(Transcribed page contents)
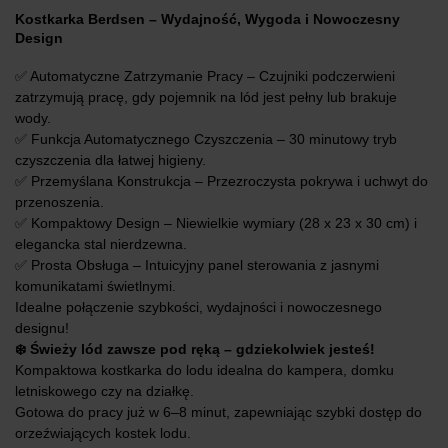
Kostkarka Berdsen – Wydajność, Wygoda i Nowoczesny
Design
✅ Automatyczne Zatrzymanie Pracy – Czujniki podczerwieni
zatrzymują pracę, gdy pojemnik na lód jest pełny lub brakuje
wody.
✅ Funkcja Automatycznego Czyszczenia – 30 minutowy tryb
czyszczenia dla łatwej higieny.
✅ Przemyślana Konstrukcja – Przezroczysta pokrywa i uchwyt do
przenoszenia.
✅ Kompaktowy Design – Niewielkie wymiary (28 x 23 x 30 cm) i
elegancka stal nierdzewna.
✅ Prosta Obsługa – Intuicyjny panel sterowania z jasnymi
komunikatami świetlnymi.
Idealne połączenie szybkości, wydajności i nowoczesnego
designu!
❄️ Świeży lód zawsze pod ręką – gdziekolwiek jesteś!
Kompaktowa kostkarka do lodu idealna do kampera, domku
letniskowego czy na działkę.
Gotowa do pracy już w 6–8 minut, zapewniając szybki dostęp do
orzeźwiających kostek lodu.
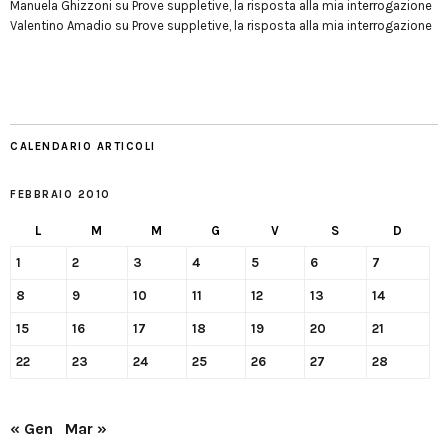
Manuela Ghizzoni
su
Prove suppletive, la risposta alla mia interrogazione
Valentino Amadio
su
Prove suppletive, la risposta alla mia interrogazione
CALENDARIO ARTICOLI
FEBBRAIO 2010
L
M
M
G
V
S
D
1
2
3
4
5
6
7
8
9
10
11
12
13
14
15
16
17
18
19
20
21
22
23
24
25
26
27
28
« Gen
Mar »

What you need to do →
Copy out each line of the records where the string "lodu" appears.

Task solution →
Kompaktowa kostkarka do lodu idealna do kampera, domku
orzeźwiających kostek lodu.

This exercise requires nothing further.